Afritextile
- Company type: Private company
- Industry: Textiles
- Predecessor: COTEBU
- Founded: 2010; 16 years ago
- Headquarters: Bujumbura, Burundi
- Afritextile Headquarters Afritextile Headquarters (Burundi)
- Website: www.afritextile.bi

= Afritextile =

Burundian textile company

Afritextile is a privately owned textile company based in Bujumbura, Burundi.

==Products==

Afritextile manufactures and markets "kitenge" pagnes and cotton polyester products.
It uses cotton produced in Burundi, or purchased in the sub-region, and polyester synthetic fiber.
It has 1200 employees.
Importation of pagnes to Burundi is prohibited on the grounds that Afritextile can produce enough to supply the domestic market.

==History==

The state-owned COTEBU textile company closed down in 2006 and 2007, and dismissed almost 1,600 workers.
In 2010 the government sold COTEBU's assets.
Afri-Textile of Mauritius received a 30-year concession on the Burundi textile complex in exchange for an investment of US$10 million.
All investments in the complex during the concession period would be property of the state.

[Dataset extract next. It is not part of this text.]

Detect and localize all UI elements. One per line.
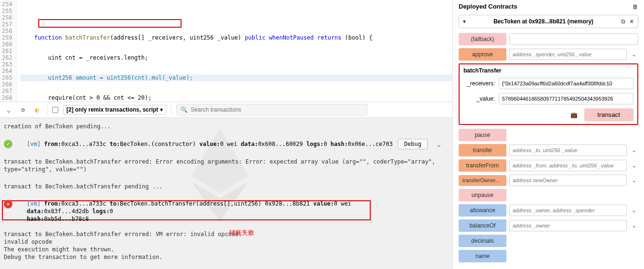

Afritextile took over all COTEBU activities in July 2010.
It began preparations to start industrial activities in 2011, and in April 2012 began production one workshop at a time.
There are three workshops: spinning, weaving, and dyeing & printing.
There is also a mechanical repair workshop that maintains and repairs the production machinery.

Production of cotton fiber at the state-owned cotton producer COGERCO fell from about 3,700 tonnes in 1971 to about 1,000 tonnes by 2018.
In July 2018 about 500 of the 930+ Afritextile employees were sent on leave, since there was a shortage of cotton from COGERCO.
As of 2021 COGERCO was selling cotton fiber to Afritextile and cotton seeds to the Rafina refinery.
However, it could not meet the demands of either customer, who had to also import cotton fiber or seeds.

In August 2021 Déo Guide Rurema, Minister of Environment, Agriculture and Livestock, stated that COGERCO was making heavy losses. It was being audited, and then there would be talks with Afritextile to see how the two companies could work together in future.
The company had a high level of debt and was unable to pay the dividends it owed to the state.
The factory was dilapidated, and only one of the two cotton gins was working.
Negotiations for a public-private partnership with Afritextile were underway.

In October 2021 the wives of the premiers of Burundi and Niger visited the Afritextile, Kaze Green Economy and FOMI factories.
At Afritextile they saw the whole production process from receipt of raw cotton through spinning, weaving and printing/dying.
In November 2023 Emmanuel Sinzohagera, president of the Senate, visited Afritextile.
He was shown the different departments making pagnes and fabrics.
He observed that the workers were well-provided with gloves and nose masks.